__Instructions for the task__
A faithful, word-for-word copy of the data below is required, without pictures.

######

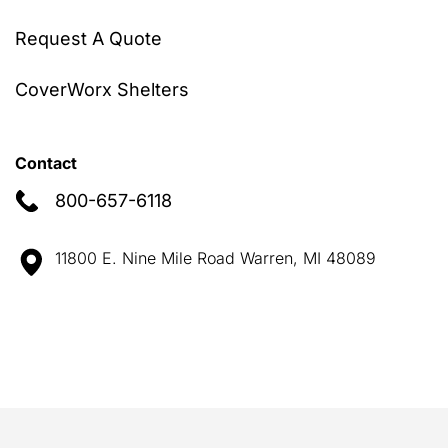
Request A Quote
CoverWorx Shelters
Contact
800-657-6118
11800 E. Nine Mile Road Warren, MI 48089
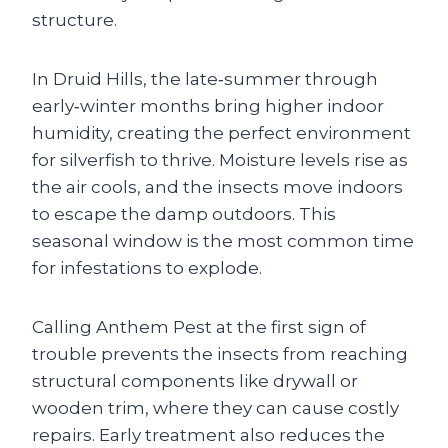
structure.
In Druid Hills, the late‑summer through
early‑winter months bring higher indoor
humidity, creating the perfect environment
for silverfish to thrive. Moisture levels rise as
the air cools, and the insects move indoors
to escape the damp outdoors. This
seasonal window is the most common time
for infestations to explode.
Calling Anthem Pest at the first sign of
trouble prevents the insects from reaching
structural components like drywall or
wooden trim, where they can cause costly
repairs. Early treatment also reduces the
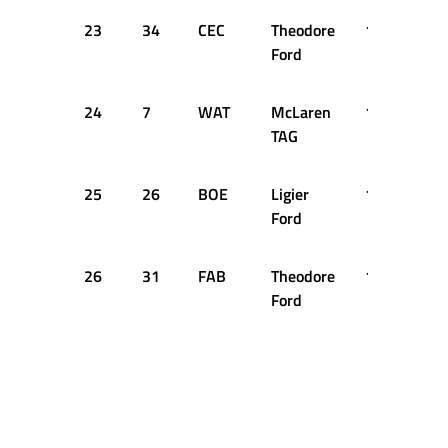
23
34
CEC
Theodore
1:36.638
Ford
24
7
WAT
McLaren
1:36.652
TAG
25
26
BOE
Ligier
1:37.322
Ford
26
31
FAB
Theodore
1:37.711
Ford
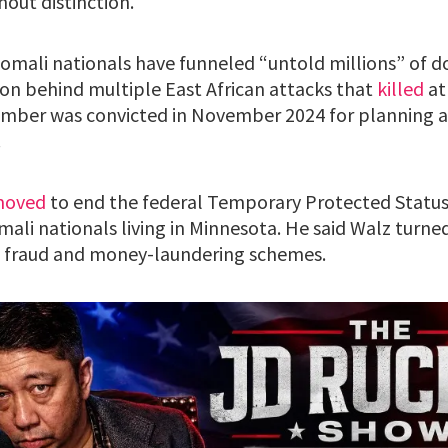
out distinction.
mali nationals have funneled “untold millions” of do
ion behind multiple East African attacks that
killed
at
mber was convicted in November 2024 for planning a 
.
oved
to end the federal Temporary Protected Status
ali nationals living in Minnesota. He said Walz turned
e fraud and money-laundering schemes.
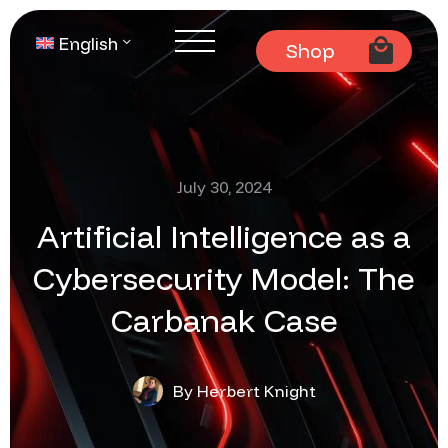
English
Shop
July 30, 2024
Artificial Intelligence as a
Cybersecurity Model: The
Carbanak Case
By Herbert Knight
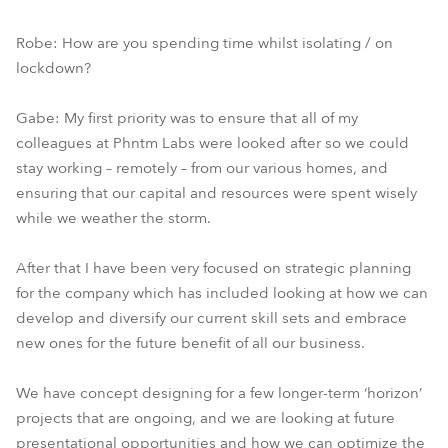
Robe: How are you spending time whilst isolating / on
lockdown?
Gabe: My first priority was to ensure that all of my
colleagues at Phntm Labs were looked after so we could
stay working – remotely – from our various homes, and
ensuring that our capital and resources were spent wisely
while we weather the storm.
After that I have been very focused on strategic planning
for the company which has included looking at how we can
develop and diversify our current skill sets and embrace
new ones for the future benefit of all our business.
We have concept designing for a few longer-term ‘horizon’
projects that are ongoing, and we are looking at future
presentational opportunities and how we can optimize the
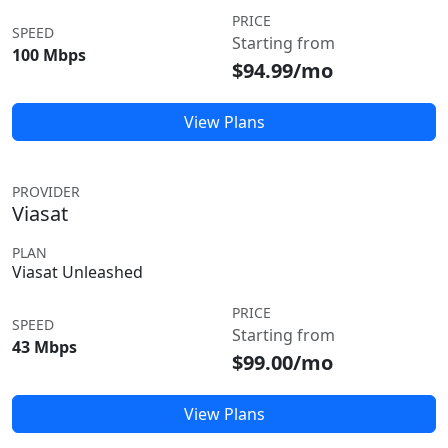
PRICE
SPEED
Starting from
100 Mbps
$94.99/mo
View Plans
PROVIDER
Viasat
PLAN
Viasat Unleashed
PRICE
SPEED
Starting from
43 Mbps
$99.00/mo
View Plans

######

__Problem solution__
Request A Quote
CoverWorx Shelters
Contact
800-657-6118
11800 E. Nine Mile Road Warren, MI 48089
structure.
In Druid Hills, the late‑summer through
early‑winter months bring higher indoor
humidity, creating the perfect environment
for silverfish to thrive. Moisture levels rise as
the air cools, and the insects move indoors
to escape the damp outdoors. This
seasonal window is the most common time
for infestations to explode.
Calling Anthem Pest at the first sign of
trouble prevents the insects from reaching
structural components like drywall or
wooden trim, where they can cause costly
repairs. Early treatment also reduces the
23
34
CEC
Theodore
1:36.638
Ford
24
7
WAT
McLaren
1:36.652
TAG
25
26
BOE
Ligier
1:37.322
Ford
26
31
FAB
Theodore
1:37.711
Ford
out distinction.
mali nationals have funneled “untold millions” of do
ion behind multiple East African attacks that
killed
at
mber was convicted in November 2024 for planning a 
.
oved
to end the federal Temporary Protected Status
ali nationals living in Minnesota. He said Walz turned
e fraud and money-laundering schemes.
English
Shop
July 30, 2024
Artificial Intelligence as a
Cybersecurity Model: The
Carbanak Case
By Herbert Knight
Robe: How are you spending time whilst isolating / on
lockdown?
Gabe: My first priority was to ensure that all of my
colleagues at Phntm Labs were looked after so we could
stay working – remotely – from our various homes, and
ensuring that our capital and resources were spent wisely
while we weather the storm.
After that I have been very focused on strategic planning
for the company which has included looking at how we can
develop and diversify our current skill sets and embrace
new ones for the future benefit of all our business.
We have concept designing for a few longer-term ‘horizon’
projects that are ongoing, and we are looking at future
presentational opportunities and how we can optimize the
PRICE
SPEED
Starting from
100 Mbps
$94.99/mo
View Plans
PROVIDER
Viasat
PLAN
Viasat Unleashed
PRICE
SPEED
Starting from
43 Mbps
$99.00/mo
View Plans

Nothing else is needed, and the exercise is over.